Introduction

Deep learning is a trend topic in recent years. With the developing of deep learning algorithms, it starts to be used from every aspect. The most two commonly used areas are CV and NLP, but it doesn’t mean researchers have not use it for other areas, audio is one aspect that they are working on. Sageev Oore [1] and his team proposed a Long-short term memory based recurrent neural network to generate music, this algorithm will learn from the input music representation and study the pattern of music and then compose a new musical expression. For deep learning approach that the size of input is really important, if the input size is too big then the training time and memory capacity would be an issue. In order to deal with this problem, MIDI file is used as the raw data type. MIDI is not a normal musical file like mp3, it can be described as music score. A synthesizer will generate music according what’s inside a MIDI file. Other reason that using MIDI is music generation is either aiming to create music scores or directly interpreting them, but Sageev Oore [1] proposed that in fact jointly predicting the notes and also their expressive timing and dynamics is more valuable. That will be discuss at coming section.

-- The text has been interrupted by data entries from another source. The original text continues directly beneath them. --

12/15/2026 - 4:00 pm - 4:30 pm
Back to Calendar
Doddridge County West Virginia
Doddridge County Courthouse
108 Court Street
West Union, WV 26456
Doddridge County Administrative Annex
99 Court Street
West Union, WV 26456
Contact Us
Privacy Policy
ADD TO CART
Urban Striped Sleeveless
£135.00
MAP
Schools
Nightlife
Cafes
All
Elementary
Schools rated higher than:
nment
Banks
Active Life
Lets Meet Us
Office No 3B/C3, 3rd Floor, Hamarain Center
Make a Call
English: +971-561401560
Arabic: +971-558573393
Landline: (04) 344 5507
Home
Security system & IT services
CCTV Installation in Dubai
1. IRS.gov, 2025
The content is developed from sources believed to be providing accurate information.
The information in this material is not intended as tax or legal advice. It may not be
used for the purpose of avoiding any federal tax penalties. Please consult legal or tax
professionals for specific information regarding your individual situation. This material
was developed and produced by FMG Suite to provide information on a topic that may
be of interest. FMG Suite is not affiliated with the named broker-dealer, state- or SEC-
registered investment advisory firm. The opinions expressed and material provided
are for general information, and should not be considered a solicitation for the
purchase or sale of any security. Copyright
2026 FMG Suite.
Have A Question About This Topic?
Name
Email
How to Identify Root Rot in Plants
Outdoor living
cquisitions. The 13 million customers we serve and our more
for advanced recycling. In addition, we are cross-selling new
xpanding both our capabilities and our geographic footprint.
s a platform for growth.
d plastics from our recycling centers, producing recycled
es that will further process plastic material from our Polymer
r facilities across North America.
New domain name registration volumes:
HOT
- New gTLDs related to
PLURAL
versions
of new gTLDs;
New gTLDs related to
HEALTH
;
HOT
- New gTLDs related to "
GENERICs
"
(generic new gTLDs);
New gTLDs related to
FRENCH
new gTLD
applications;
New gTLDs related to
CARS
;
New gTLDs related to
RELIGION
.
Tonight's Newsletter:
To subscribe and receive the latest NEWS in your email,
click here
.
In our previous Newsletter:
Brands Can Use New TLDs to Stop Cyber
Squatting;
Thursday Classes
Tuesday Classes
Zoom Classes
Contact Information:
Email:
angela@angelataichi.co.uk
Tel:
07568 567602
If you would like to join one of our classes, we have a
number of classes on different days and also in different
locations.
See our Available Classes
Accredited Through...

The history of music generation can be call back to the 17th century. People had this game called “musical dice game ”[5], it is just a basic dice game that the only difference is the result of rolling dice is to pick a pre-composed music options and after several rounds the music options are putting together as a complete music. The first automatic music generation is a very simple game. Now through the development of machine learning, deep learning algorithms, music generation can be carried out with different ways. For our research, we focus on training a machine-learning system which is Performance RNN to generate music. They had a great success on the goal of generate music with both timing and feeling, mention that “given the current state of the art in music generation systems, it is effective to generate the expressive timing and dynamics information concurrently with the music.” So, the approach is to directly generate improvised performances rather than creating or interpreting scores.